Maksudnya, Talak yang menyebabkan orang yang menjatuhkan Talak (al-Muthalliq) tidak memiliki hak ruju’. Dengan dijatuhkannya Talak ini, maka posisi orang yang menjatuhkan Talak sama dengan para lelaki lainnya yang berstatus sebagai al-Khatib (Pelamar). Jikalau perempuan yang dijatuhkan Talak ingin, maka ia bisa menerimanya dengan Mahar dan Akad. Jikalau tidak ingin, maka ia bisa menolaknya. Talak Bain ini terjadi dengan lima bentuk: 

Pertama, Ia menjatuhkannya Talak Raj’I, kemudian ia membiarkannya dan tidak merujuknya sampai selesai masa Iddahnya. Maka dengan selesainya masa Iddah, istrinya sudah berstatus Bain. 

Kedua, Ia menjatuhkannya Talak dengan sejumlah harta yang dibayarkan pihak istri kepadanya sebagai Khulu’. 

Ketiga, Atau dua orang penengah menjatuhkan Talak ketika keduanya berpandangan bahwa Talak lebih baik daripada bertahan dalam pernikahan. 

Keempat, Ia menjatuhkan Talak sebelum berhubungan badan. Sebab, perempuan yang dijatuhkan Talak sebelum digauli, tidak ada kewajiban Iddahnya. Maka, dengan dijatuhkan Talak, ia sudah berstatus Bain. 

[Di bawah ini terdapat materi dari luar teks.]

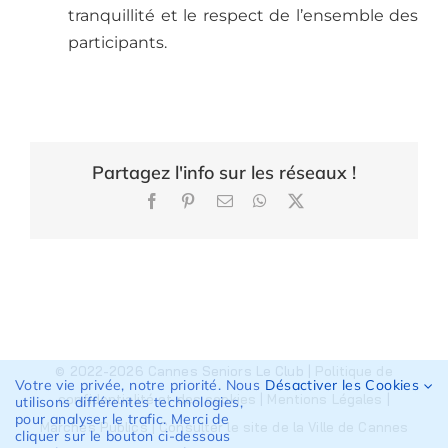
tranquillité et le respect de l’ensemble des
participants.
Partagez l'info sur les réseaux !
Facebook
Pinterest
Email
WhatsApp
X
© 2022-2026 Cannes Seniors Le Club |
Politique de
Votre vie privée, notre priorité. Nous
Désactiver les Cookies
confidentialité et des cookies
|
Mentions Légales
|
utilisons différentes technologies,
pour analyser le trafic. Merci de
Marchés Publics
|
Consulter le site de la Ville de Cannes
cliquer sur le bouton ci-dessous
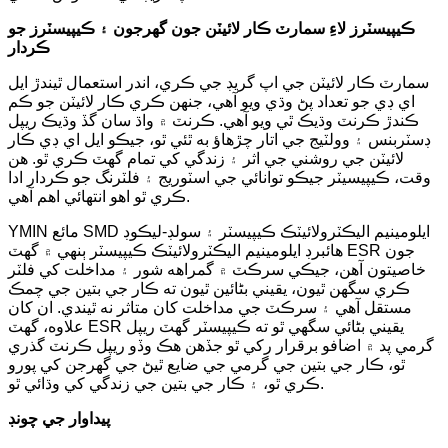
ڪيپيسٽرز لاءِ سمارٽ ڪار لائيٽن جون گهرجون ۽ ڪيپيسٽرز جو
ڪردار
سمارٽ ڪار لائيٽن جي اپ گريڊ جي ڪري، اندر استعمال ٿيندڙ ايل
اي ڊي جو تعداد پڻ وڌي ويو آهي، جنهن ڪري ڪار لائيٽن جو ڪم
ڪندڙ ڪرنٽ وڌيڪ ٿي ويو آهي. ڪرنٽ ۾ واڌ سان گڏ وڌيڪ ريپل
ڊسٽربنس ۽ وولٽيج جي اتار چڙهاؤ به ٿئي ٿو، جيڪو ايل اي ڊي ڪار
لائيٽن جي روشني جي اثر ۽ زندگي کي تمام گهٽ ڪري ٿو. هن
وقت، ڪيپيسيٽر جيڪو توانائي جي اسٽوريج ۽ فلٽرنگ جو ڪردار ادا
ڪري ٿو اهو انتهائي اهم آهي.
YMIN مائع SMD ايلومينيم اليڪٽرولائيٽڪ ڪيپيسٽر ۽ سولڊ-ليڪوڊ
هائبرڊ ايلومينيم اليڪٽرولائيٽڪ ڪيپيسٽر ٻنهي ۾ گهٽ ESR جون
خاصيتون آهن، جيڪي سرڪٽ ۾ گمراهه شور ۽ مداخلت کي فلٽر
ڪري سگهن ٿيون، يقيني بڻائين ٿيون ته ڪار جي بتين جي چمڪ
مستقل آهي ۽ سرڪٽ جي مداخلت کان متاثر نه ٿيندي. ان کان
علاوه، گهٽ ESR يقيني بڻائي سگهي ٿو ته ڪيپيسٽر گهٽ ريپل
گرمي پد ۾ اضافو برقرار رکي ٿو جڏهن هڪ وڏو ريپل ڪرنٽ گذري
ٿو، ڪار جي بتين جي گرمي جي ضايع ٿيڻ جي گهرجن کي پورو
ڪري ٿو، ۽ ڪار جي بتين جي زندگي کي وڌائي ٿو.
پيداوار جي چونڊ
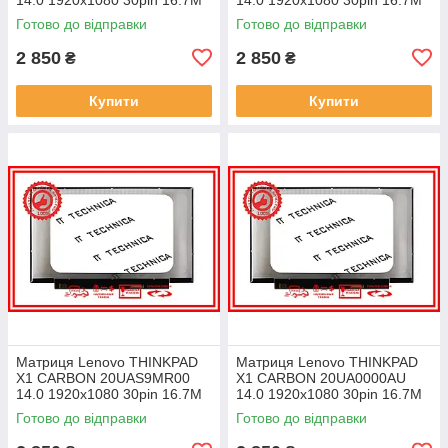
45% NTSC 300 cd/m² для
45% NTSC 300 cd/m² для
Готово до відправки
Готово до відправки
ноутбука
ноутбука
2 850
2 850
₴
₴
Купити
Купити
Матриця Lenovo THINKPAD
Матриця Lenovo THINKPAD
X1 CARBON 20UAS9MR00
X1 CARBON 20UA0000AU
14.0 1920x1080 30pin 16.7M
14.0 1920x1080 30pin 16.7M
45% NTSC 300 cd/m² для
45% NTSC 300 cd/m² для
Готово до відправки
Готово до відправки
ноутбука
ноутбука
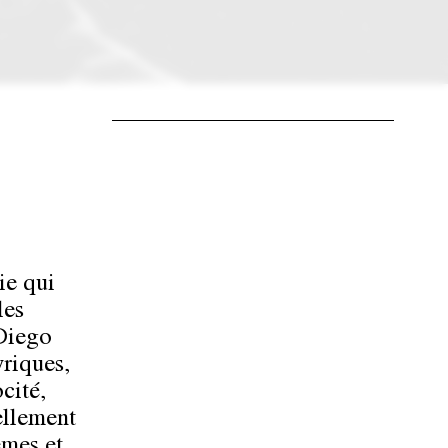
ie qui
les
 Diego
riques,
cité,
ellement
êmes et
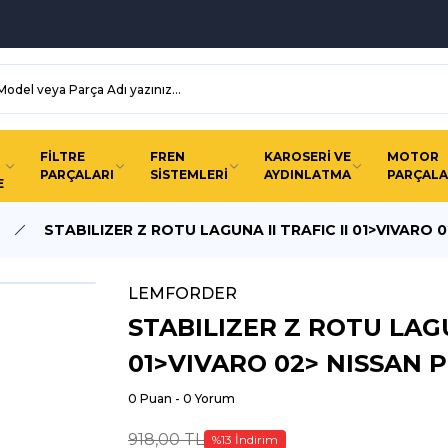
FİLTRE
FREN
KAROSERİ VE
MOTOR
PARÇALARI
SİSTEMLERİ
AYDINLATMA
PARÇALA
E
STABILIZER Z ROTU LAGUNA II TRAFIC II 01>VIVARO 
LEMFORDER
STABILIZER Z ROTU LAGU
01>VIVARO 02> NISSAN 
0 Puan - 0 Yorum
918,00 TL
%13 İndirim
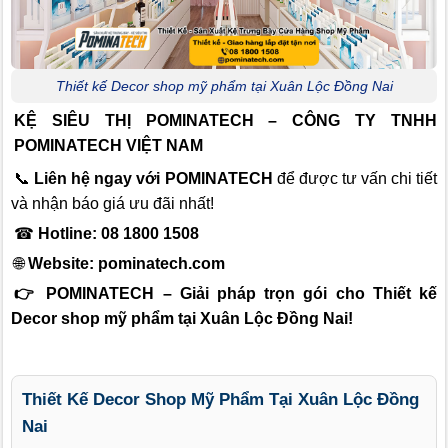
Thiết kế Decor shop mỹ phẩm tại Xuân Lộc Đồng Nai
KỆ SIÊU THỊ POMINATECH – CÔNG TY TNHH
POMINATECH VIỆT NAM
📞
Liên hệ ngay với POMINATECH
để được tư vấn chi tiết
và nhận báo giá ưu đãi nhất!
☎
Hotline: 08 1800 1508
🌐
Website:
pominatech.com
👉 POMINATECH – Giải pháp trọn gói cho Thiết kế
Decor shop mỹ phẩm tại Xuân Lộc Đồng Nai!
Thiết Kế Decor Shop Mỹ Phẩm Tại Xuân Lộc Đồng
Nai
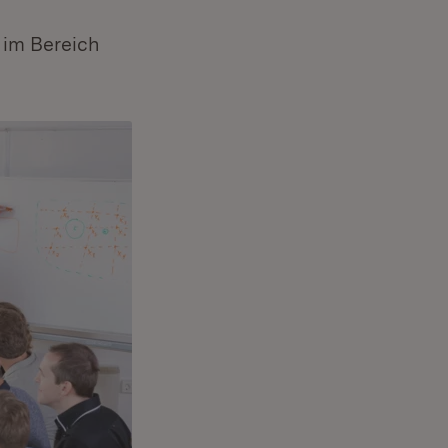
 im Bereich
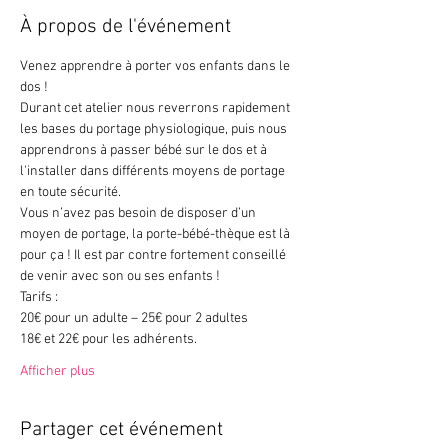
À propos de l'événement
Venez apprendre à porter vos enfants dans le 
dos !
Durant cet atelier nous reverrons rapidement 
les bases du portage physiologique, puis nous 
apprendrons à passer bébé sur le dos et à 
l'installer dans différents moyens de portage 
en toute sécurité.
Vous n’avez pas besoin de disposer d’un 
moyen de portage, la porte-bébé-thèque est là 
pour ça ! Il est par contre fortement conseillé 
de venir avec son ou ses enfants !
Tarifs :
20€ pour un adulte – 25€ pour 2 adultes
18€ et 22€ pour les adhérents.
Afficher plus
Partager cet événement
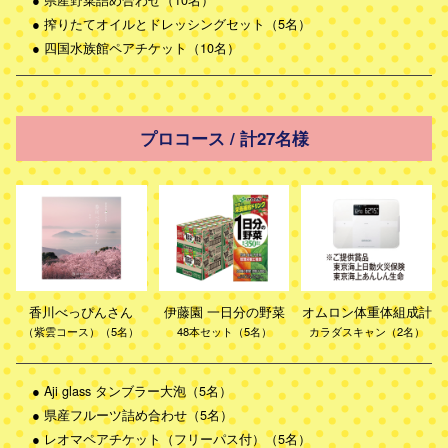
●
搾りたてオイルとドレッシングセット（5名）
●
四国水族館ペアチケット（10名）
プロコース / 計27名様
香川べっぴんさん
伊藤園 一日分の野菜
オムロン体重体組成計
（紫雲コース）（5名）
48本セット（5名）
カラダスキャン（2名）
●
Aji glass タンブラー大泡（5名）
●
県産フルーツ詰め合わせ（5名）
●
レオマペアチケット（フリーパス付）（5名）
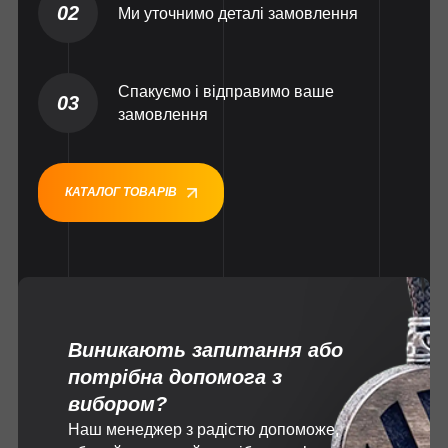
02
Ми уточнимо деталі замовлення
Спакуємо і відправимо ваше
03
замовлення
КАТАЛОГ ТОВАРІВ
Виникають запитання або
потрібна допомога з
вибором?
Наш менеджер з радістю допоможе,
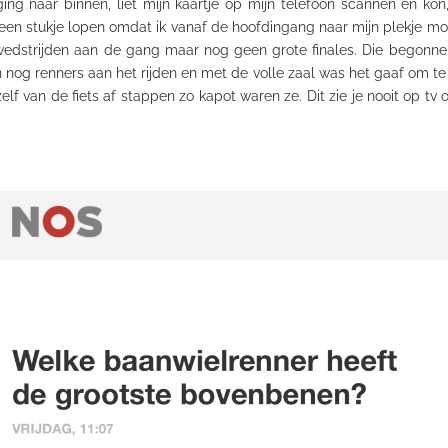
ng naar binnen, liet mijn kaartje op mijn telefoon scannen en kon,
l een stukje lopen omdat ik vanaf de hoofdingang naar mijn plekje 
wedstrijden aan de gang maar nog geen grote finales. Die begonnen
n nog renners aan het rijden en met de volle zaal was het gaaf om te
 van de fiets af stappen zo kapot waren ze. Dit zie je nooit op tv omd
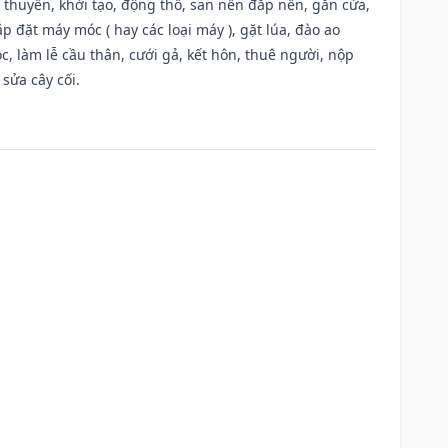
u thuyền, khởi tạo, động thổ, san nền đắp nền, gắn cửa,
 đặt máy móc ( hay các loại máy ), gặt lúa, đào ao
, làm lễ cầu thân, cưới gả, kết hôn, thuê người, nộp
sửa cây cối.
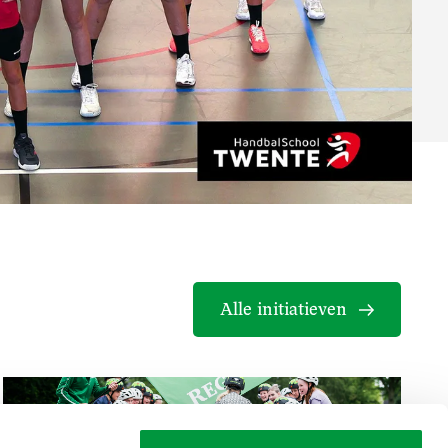
Alle initiatieven
Reggeborgh Skateclinics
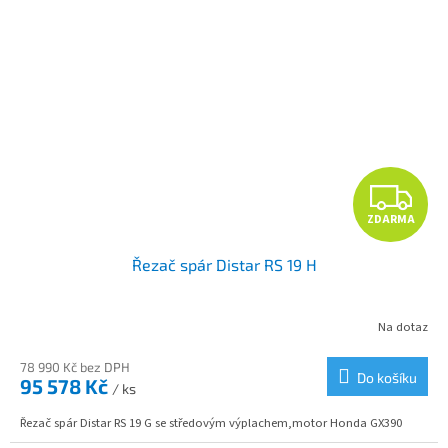
Z
ZDARMA
D
Řezač spár Distar RS 19 H
A
R
Na dotaz
M
78 990 Kč bez DPH
Do košíku
95 578 Kč
/ ks
A
Řezač spár Distar RS 19 G se středovým výplachem,motor Honda GX390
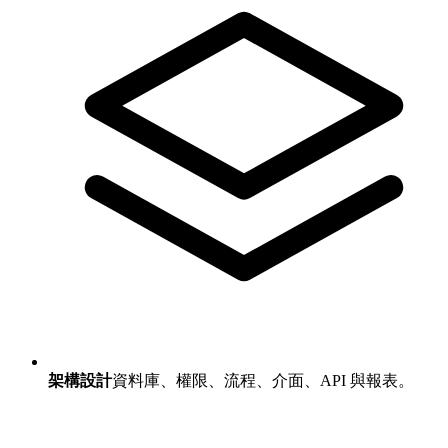
架構設計
資料庫、權限、流程、介面、API 與報表。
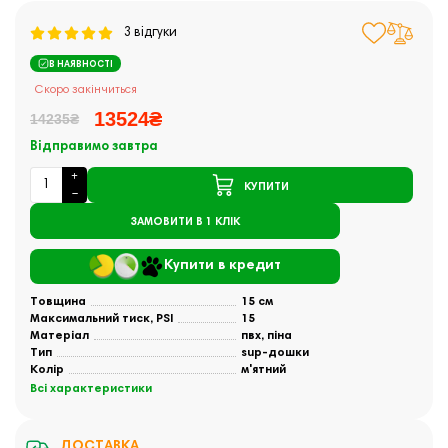
3 відгуки
В НАЯВНОСТІ
Скоро закінчиться
13524₴
14235₴
Відправимо завтра
КУПИТИ
ЗАМОВИТИ В 1 КЛІК
Купити в кредит
Товщина
15 см
Максимальний тиск, PSI
15
Матеріал
пвх, піна
Тип
sup-дошки
Колір
м'ятний
Всі характеристики
ДОСТАВКА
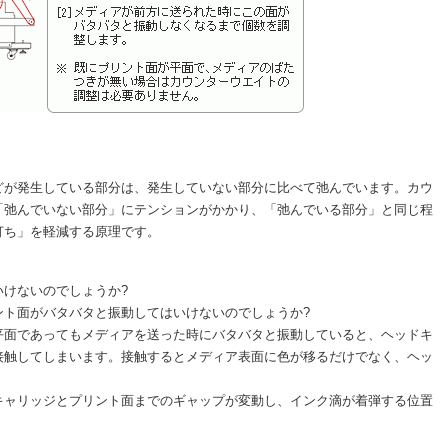
どが発生している部分は、発生していない部分に比べて弛んでいます。カウ
「弛んでいない部分」にテンションがかかり、「弛んでいる部分」と同じ程
打ち」を軽減する原理です。
けないのでしょうか?
ント面がバタバタと振動してはいけないのでしょうか?
平面であってもメディアを送った時にバタバタと振動していると、ヘッドキ
接触してしまいます。接触するとメディア表面に色が移るだけでなく、ヘッ
キャリッジとプリント面までのギャップが変動し、インク滴が着弾する位置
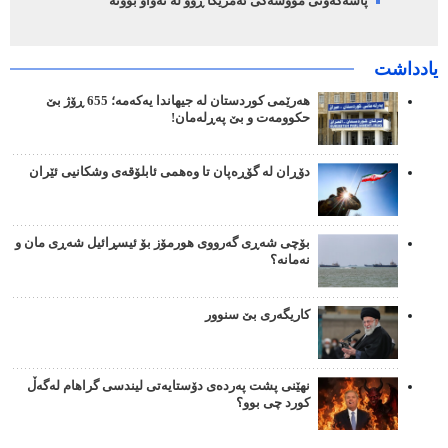
پاشەکەوتی مووشەکی ئەمریکا ڕوو لە تەواو بوونە
یادداشت
هەرێمی کوردستان لە جیهاندا یەکەمە؛ 655 ڕۆژ بێ
حکوومەت و بێ پەڕلەمان!
دۆڕان لە گۆڕەپان تا وەهمی ئابلۆقەی وشکانیی ئێران
بۆچی شەڕی گەرووی هورمۆز بۆ ئیسڕائیل شەڕی مان و
نەمانە؟
کاریگەری بێ سنوور
نهێنی پشت پەردەی دۆستایەتی لیندسی گراهام لەگەڵ
کورد چی بوو؟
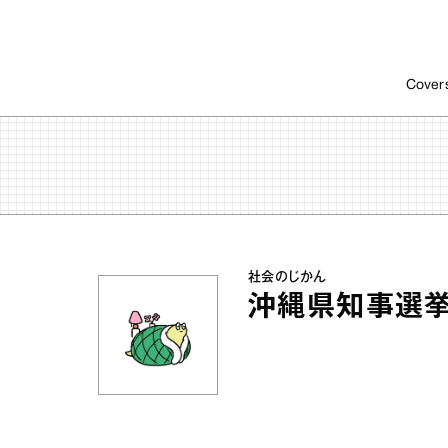
Cover
社会のじかん
沖縄県知事選挙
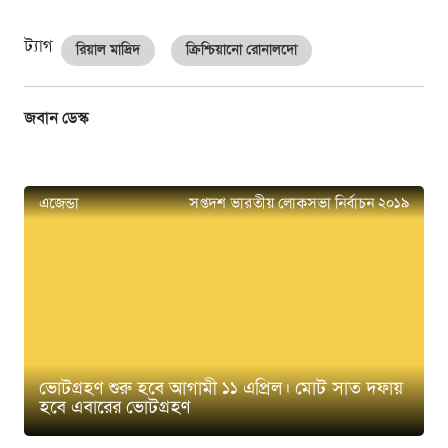
ট্যাগ
রিয়াল মাদ্রিদ
ক্রিশ্চিয়ানো রোনালদো
জবান ডেস্ক
এজেন্ডা
সপ্তদশ ভারতীয় লোকসভা নির্বাচন ২০১৯
ভোটগ্রহণ শুরু হবে আগামী ১১ এপ্রিল। মোট সাত দফায়
হবে এবারের ভোটগ্রহণ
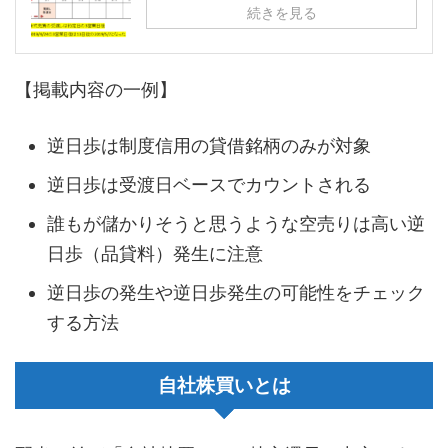
続きを見る
【掲載内容の一例】
逆日歩は制度信用の貸借銘柄のみが対象
逆日歩は受渡日ベースでカウントされる
誰もが儲かりそうと思うような空売りは高い逆
日歩（品貸料）発生に注意
逆日歩の発生や逆日歩発生の可能性をチェック
する方法
自社株買いとは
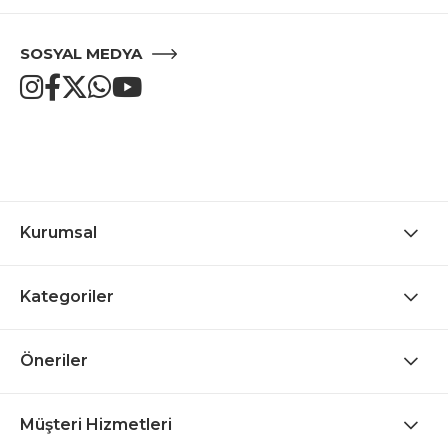
SOSYAL MEDYA
Kurumsal
Kategoriler
Öneriler
Müşteri Hizmetleri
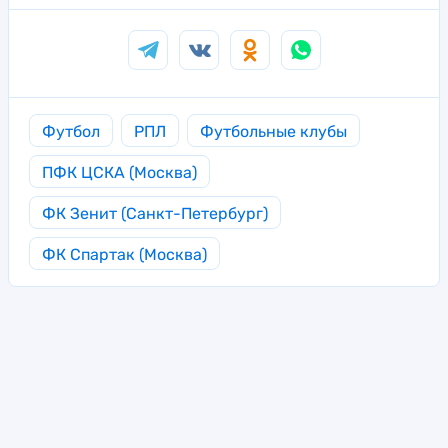
Футбол
РПЛ
Футбольные клубы
ПФК ЦСКА (Москва)
ФК Зенит (Санкт-Петербург)
ФК Спартак (Москва)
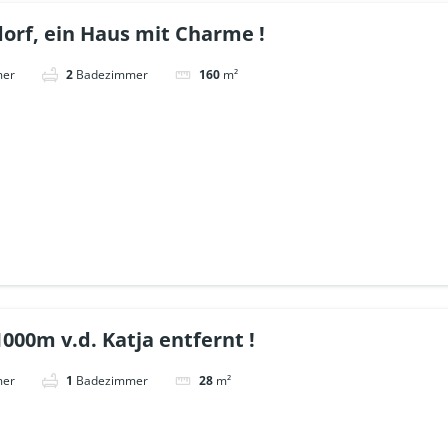
dorf, ein Haus mit Charme !
mer
2
Badezimmer
160
m²
000m v.d. Katja entfernt !
mer
1
Badezimmer
28
m²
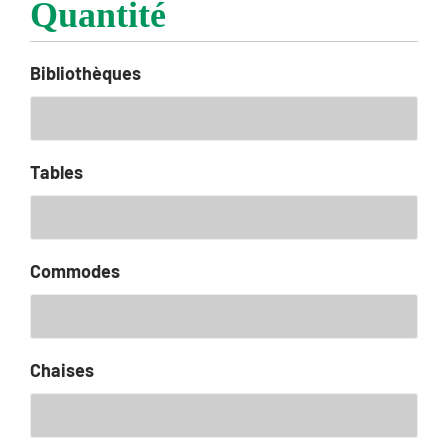
Quantité
Bibliothèques
Tables
Commodes
Chaises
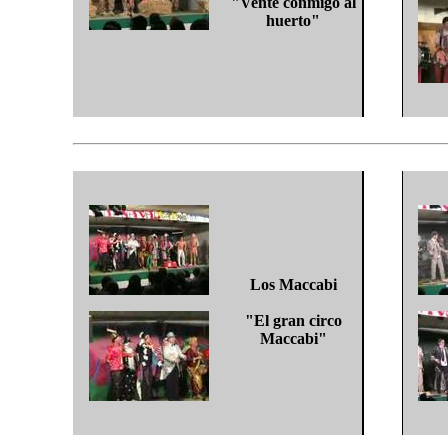
"Vente conmigo al
huerto"
Los Maccabi
"El gran circo
Maccabi"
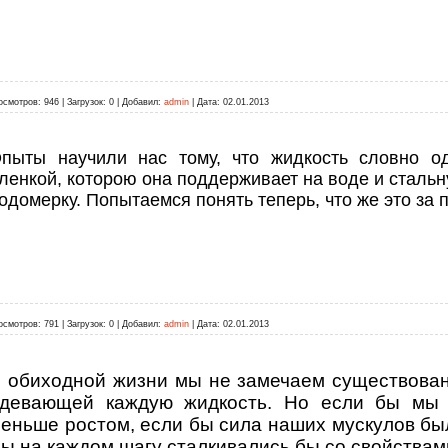
осмотров:
946
|
Загрузок:
0
|
Добавил:
admin
|
Дата:
02.01.2013
пыты научили нас тому, что жидкость словно од
ленкой, которою она поддерживает на воде и сталь
одомерку. Попытаемся понять теперь, что же это за 
осмотров:
791
|
Загрузок:
0
|
Добавил:
admin
|
Дата:
02.01.2013
 обиходной жизни мы не замечаем существован
девающей каждую жидкость. Но если бы мы 
еньше ростом, если бы сила наших мускулов был
ы на каждом шагу сталкивались бы со свойствами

Kelima, Ia menjatuhkan Talaknya tiga kali dalam satu kata, atau beberapa kata dalam satu Majelis, atau menjatuhkan Talak Ketiga yang sebelumnya sudah menjatuhkan dua kali Talak, sehingga statusnya menjadi Bain Kubra. Istrinya itu tidak halal baginya sampai ia menikah lagi dengan laki-laki lainnya. 


IV. Talak Raj’i: 

Maksudnya, Talak yang pihak Suami masih memilik hak untuk kembali (ruju’) kepada perempuan yang dijatuhkannya Talak, walaupun tanpa keridhaan perempuan tersebut, berdasarkan firman Allah SWT, “Dan suami-suaminya berhak merujukinya dalam masa menanti itu, jika mereka (para suami) menghendaki ishlah.” (Surat al-Baqarah: 228) Dan berdasarkan sabda Rasulullah Saw kepada Ibn Umar setelah menjatuhkan Talak kepada istrinya, “Rujuklah ia kembali.”(11) Talak Raj’I itu adalah Talak yang belum sampai tiga kali terhadap istri yang sudah digauli dan tanpa Ganti Rugi. Perempuan yang dijatuhkan Talak Raj’i, maka hukumnya sama dengan hokum istri biasanya dalam hal mendapatkan Nafkah, Tempat Tinggal, dan selain keduanya, sampai selesai masa Iddahnya. Jikalau masa Iddahnya selesai, maka statusnya Bain. Jikalau pihak Suami ingin merujuknya,(12) maka ia cukup mengucapkan, “Saya sudah merujukmu.” Disunnahkan untuk dipersaksikan rujuknya tersebut dengan dua saksi yang adil. 


V. Talak Sharih (Jelas). 

Maksudnya, Talak yang al-Muthalliq (orang yang  menjatuhkan Talak) tidak membutuhkan niat melakukannya, tetapi cukup dengan lafadz yang jelas, seperti dengan mengatakan, “Engkau dicerai.” Atau “Diceraikan.” Atau “Saya menceraikanmu.” Atau sejenisnya. 


VI. Talak Kinayah: 

Maksudnya, Talak yang membutuhkan niat ketika melakukannya. Sebab, lafadznya tidak jelas tujuannya, seperti dengan mengatakan, “Kembalilah ke keluargamu.” Atau “Keluarlah dari rumah.” Atau “Janganlah berbicara denganku.” Dan lafadz-lafadz sejenisnya yang tidak disebutkan kata-kata “Cerai” dan tidak juga maknanya. Untuk seperti ini, ia bukanlah Talak kecuali diniatkan Talak. Rasulullah Saw dahulu menceraikan salah seorang istrinya dengan lafadz, “Kembalilah ke keluargamu.”(13) Tidak diragui bahwa beliau berniat Talak. Jikalau tidak, maka ketika Kaab bin Malik dikatakan kepadanya, “Rasulullah Saw memerintahkanmu untuk menjauhi istrimu.” Ia bertanya, “Saya menceraikannya atau apa yang harus saya lakukan?” Beliau menjawab, “Jauhilah ia dan jangan mendekatinya.” Kemudian ia berkata kepada istrinya, “Kembalilah kepada keluargamu.” Maka, istrinya itu kembali kepada keluarganya dan itu tidak dianggap sebagai Talak. 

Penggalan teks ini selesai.